The pretraining data is divided into 4 compressed files

  • comstock_amy2018.tar.gz
  • comstock_tmy3.tar.gz
  • resstock_amy2018.tar.gz
  • resstock_tmy3.tar.gz

and one compressed file for the metadata

  • metadata.tar.gz

The evaluation datasets are compressed into a single file

  • BuildingsBench.tar.gz

Download all files to a folder on a storage device with at least 250GB of free space. Then, decompress all of the downloaded files. There will be a new subdirectory called BuildingsBench. This is the data directory, which is different than the Github code repository, although both folders are named "BuildingsBench".
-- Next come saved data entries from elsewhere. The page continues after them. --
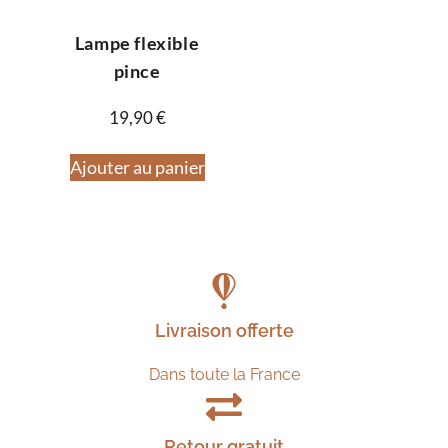
Lampe flexible
pince
19,90
€
Ajouter au panier
Livraison offerte
Dans toute la France
Retour gratuit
Dataset directory organization

BuildingsBench/
├── Buildings-900K/end-use-load-profiles-for-us-building-stock/2021/ # Buildings-900K pretraining data.
    ├── comstock_amy2018_release_1/
        ├── timeseries_individual_buildings/
            ├── by_puma_midwest/
                ├── upgrade=0/
                    ├── puma={puma_id}/*.parquet
                    ├── ...
            ├── by_puma_northeast
            ├── ...
        ├── weather/
            ├── {county_id}.csv
            ├── ...
        ├── metadata/ # Individual building simulation metadata.
            ├── metadata.parquet
    ├── ... # Other pretraining datasets (comstock_tmy3, resstock_amy2018, resstock_tmy3)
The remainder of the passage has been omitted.